[DATASET RECORDS]
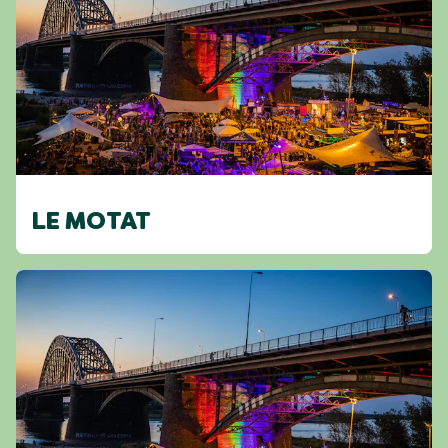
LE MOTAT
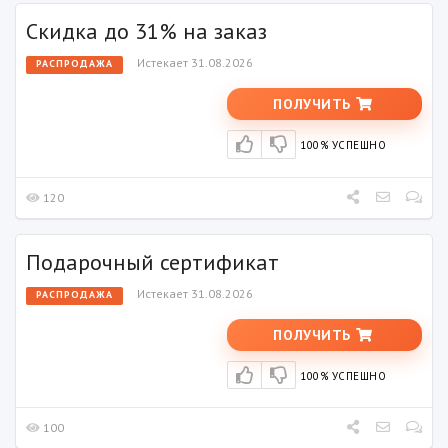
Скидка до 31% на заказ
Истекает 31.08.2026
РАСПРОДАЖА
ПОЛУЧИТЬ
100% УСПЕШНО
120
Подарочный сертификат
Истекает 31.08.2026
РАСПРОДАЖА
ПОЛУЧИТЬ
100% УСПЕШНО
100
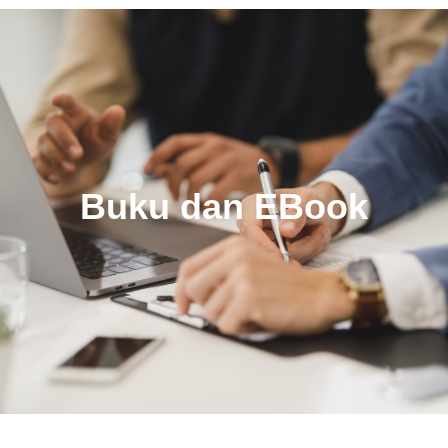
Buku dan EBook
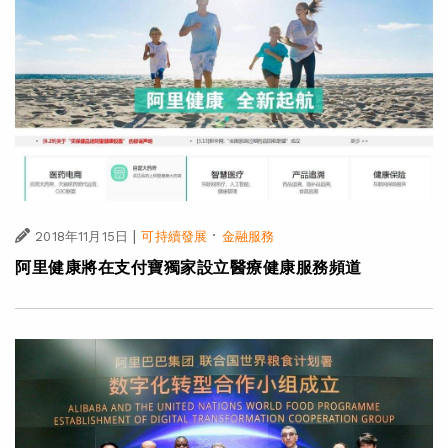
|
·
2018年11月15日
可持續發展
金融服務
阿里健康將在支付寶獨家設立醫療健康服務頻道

--

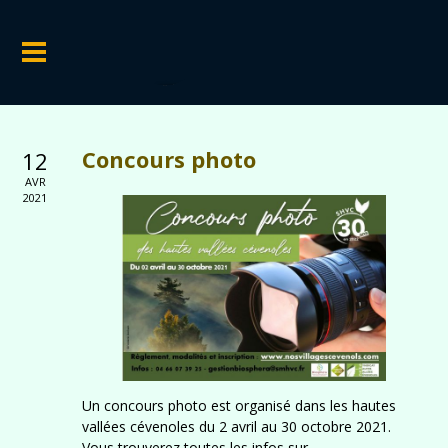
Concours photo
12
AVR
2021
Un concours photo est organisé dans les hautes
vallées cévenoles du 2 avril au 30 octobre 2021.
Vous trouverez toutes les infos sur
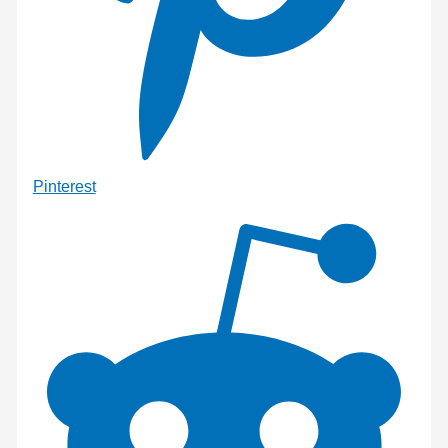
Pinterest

--

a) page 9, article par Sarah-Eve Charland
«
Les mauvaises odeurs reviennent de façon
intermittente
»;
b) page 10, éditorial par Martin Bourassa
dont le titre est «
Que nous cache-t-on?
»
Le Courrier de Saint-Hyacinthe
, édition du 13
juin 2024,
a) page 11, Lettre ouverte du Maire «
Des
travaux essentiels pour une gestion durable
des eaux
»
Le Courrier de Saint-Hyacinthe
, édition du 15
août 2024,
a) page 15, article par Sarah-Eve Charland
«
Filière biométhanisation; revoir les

[REQUIREMENT] The answer is the lines above between the line holding "édition du 13" and the line holding "Filière biométhanisation; revoir les", inclusive, each written out exactly, and no others.

[TASK RESULT]
, édition du 13
juin 2024,
a) page 11, Lettre ouverte du Maire «
Des
travaux essentiels pour une gestion durable
des eaux
»
Le Courrier de Saint-Hyacinthe
, édition du 15
août 2024,
a) page 15, article par Sarah-Eve Charland
«
Filière biométhanisation; revoir les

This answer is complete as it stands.